Brent later pared its gains, declining 0.2 per cent to trade at $75.75 per barrel at 4.57pm UAE time. West Texas Intermediate, which tracks US crude grades, fell 0.38 per cent to reach $73.38 per barrel.

The benchmarks softened their earlier rally amid indications that Opec+, the group led by Saudi Arabia and Russia, plans to add more supply in August.

"Reports that Opec+ is already discussing, ahead of its scheduled meeting, to increase its output from August indicates that the demand-supply gap is already becoming an issue and that the alliance is working on a plan to tap that deficit," said Louise Dickson, oil markets analyst at Rystad Energy.

Global oil demand is expected to return to pre-Covid levels by the end of 2022, with the rebound supported across sectors and products, the International Energy Agency said earlier this month.

Demand for crude is expected to grow this year by 5.4 million barrels per day and a further 3.1 million bpd to average 99.5 million bpd, according to the Paris-based agency.

Oil's immunity to price volatility in either the commodity or currency markets strongly suggests that demand is high and rising, said Jeffrey Halley, senior market analyst, Asia Pacific at Oanda.

"By default, that indicates that the global recovery in the real world remains on track even as other asset classes chase their tails," he added.

The election of Ebrahim Raisi as Iran's new president this week may complicate the ongoing dialogue between Washington and Tehran to restore the nuclear deal.

Iran was Opec’s fourth-largest producer before the resumption of US sanctions by the Trump administration.

"Talks between Iran and world powers have not progressed enough to have the US in actual attendance," said Edward Moya, senior market analyst, the Americas at Oanda.

"The longer talks drag, the further Iranian sanction relief is delayed.

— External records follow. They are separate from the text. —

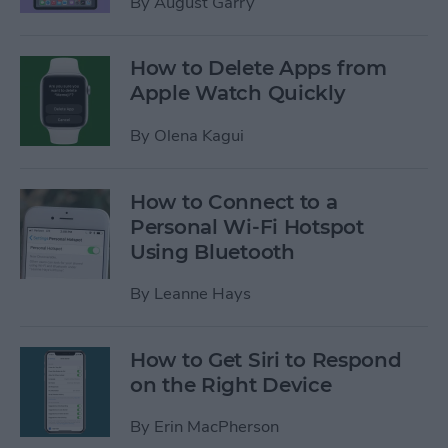
By
August Garry
How to Delete Apps from
Apple Watch Quickly
By
Olena Kagui
How to Connect to a
Personal Wi-Fi Hotspot
Using Bluetooth
By
Leanne Hays
How to Get Siri to Respond
on the Right Device
By
Erin MacPherson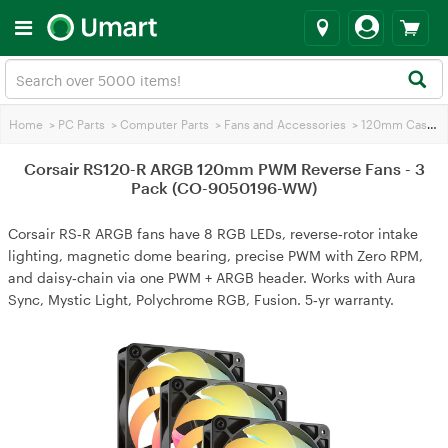
Home
>
PC Parts
>
Computer Parts
>
Fans and Accessories
>
120mm Case Fans
Corsair RS120-R ARGB 120mm PWM Reverse Fans - 3
Pack (CO-9050196-WW)
Corsair RS‑R ARGB fans have 8 RGB LEDs, reverse‑rotor intake
lighting, magnetic dome bearing, precise PWM with Zero RPM,
and daisy‑chain via one PWM + ARGB header. Works with Aura
Sync, Mystic Light, Polychrome RGB, Fusion. 5‑yr warranty.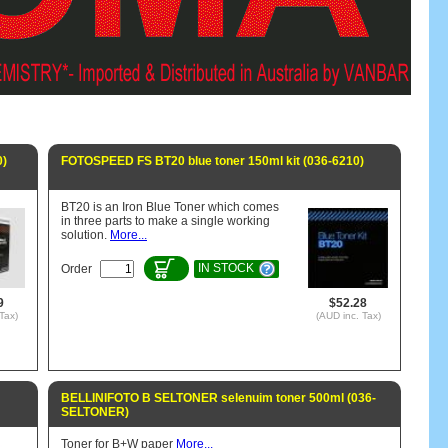
0)
FOTOSPEED FS BT20 blue toner 150ml kit (036-6210)
BT20 is an Iron Blue Toner which comes
in three parts to make a single working
solution.
More...
IN STOCK
Order
9
$52.28
Tax)
(AUD inc. Tax)
BELLINIFOTO B SELTONER selenuim toner 500ml (036-
SELTONER)
Toner for B+W paper
More...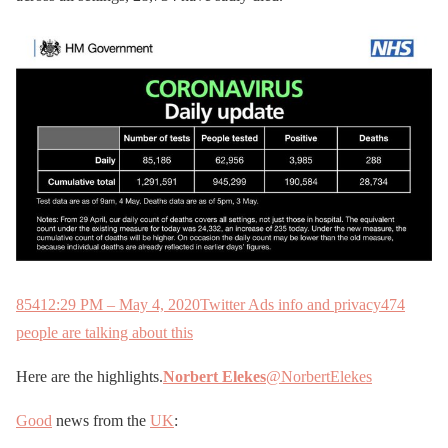
854
12:29 PM – May 4, 2020
Twitter Ads info and privacy
474
people are talking about this
Here are the highlights.
Norbert Elekes
@NorbertElekes
Good
news from the
UK
: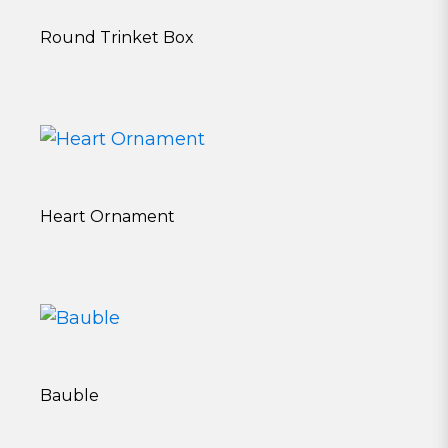
Round Trinket Box
Heart Ornament
Bauble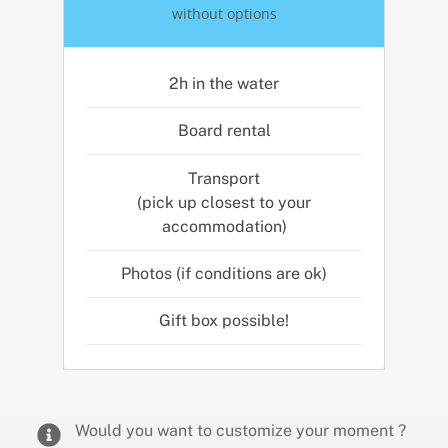
without options
2h in the water
Board rental
Transport
(pick up closest to your
accommodation)
Photos (if conditions are ok)
Gift box possible!
Would you want to customize your moment ?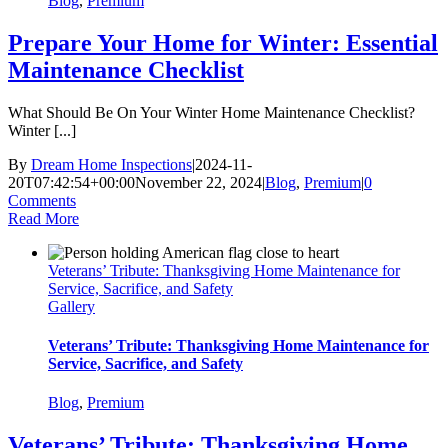
Blog
,
Premium
Prepare Your Home for Winter: Essential
Maintenance Checklist
What Should Be On Your Winter Home Maintenance Checklist?
Winter [...]
By
Dream Home Inspections
|
2024-11-
20T07:42:54+00:00
November 22, 2024
|
Blog
,
Premium
|
0
Comments
Read More
Veterans’ Tribute: Thanksgiving Home Maintenance for
Service, Sacrifice, and Safety
Gallery
Veterans’ Tribute: Thanksgiving Home Maintenance for
Service, Sacrifice, and Safety
Blog
,
Premium
Veterans’ Tribute: Thanksgiving Home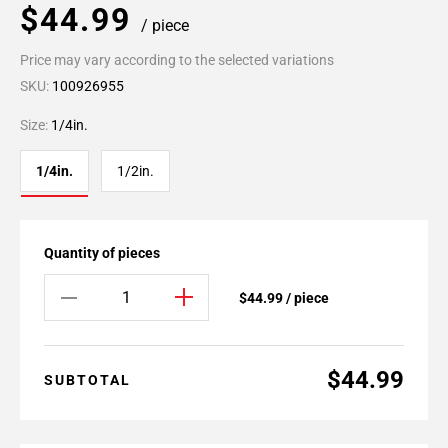
$44.99
/ piece
Price may vary according to the selected variations
SKU:
100926955
Size:
1/4in.
1/4in.
1/2in.
Quantity of pieces
$44.99 / piece
$44.99
SUBTOTAL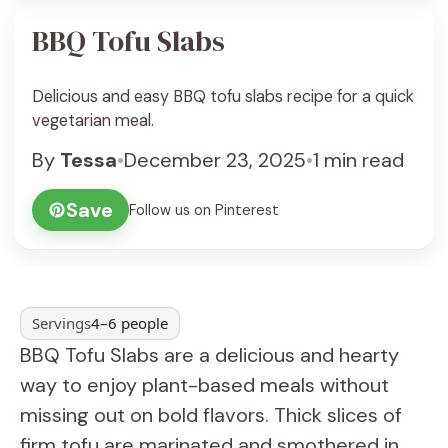
BBQ Tofu Slabs
Delicious and easy BBQ tofu slabs recipe for a quick
vegetarian meal.
By
Tessa
•
December 23, 2025
•
1 min read
Save
Follow us on Pinterest
Servings
4–6 people
BBQ Tofu Slabs are a delicious and hearty
way to enjoy plant-based meals without
missing out on bold flavors. Thick slices of
firm tofu are marinated and smothered in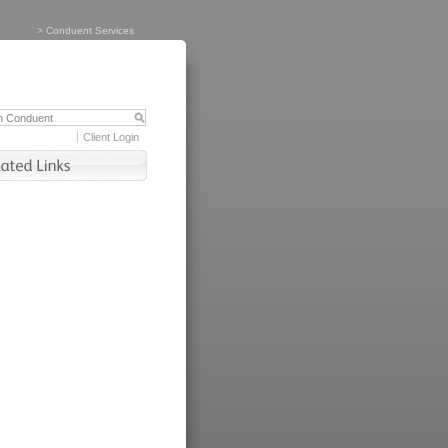
>
Conduent Services
Client Login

Iranian output is expected to increase in the third quarter, but if no breakthroughs are made over the next few weeks, that could be in jeopardy," he added.

Middle East producers are bullish about oil's prospects. Iraq, Opec's second-largest producer expects oil to reach $80 per barrel.

In a report on Monday, Bank of America said tighter supply and demand balances in 2022 could push oil to $100 a barrel, with Brent poised to average $75 next year.

"A combo of factors could push oil to $100 next year ... there is plenty of pent up mobility demand after an 18 month lockdown. Second, mass transit will lag, boosting private car usage for a prolonged period of time. Third, pre-pandemic studies show more remote work could result in more miles driven, as work-from-home turns into work-from-car," the BofA said.

"In short, demand is poised to bounce back and supply may not fully keep up, placing Opec in control of the oil market in 2022."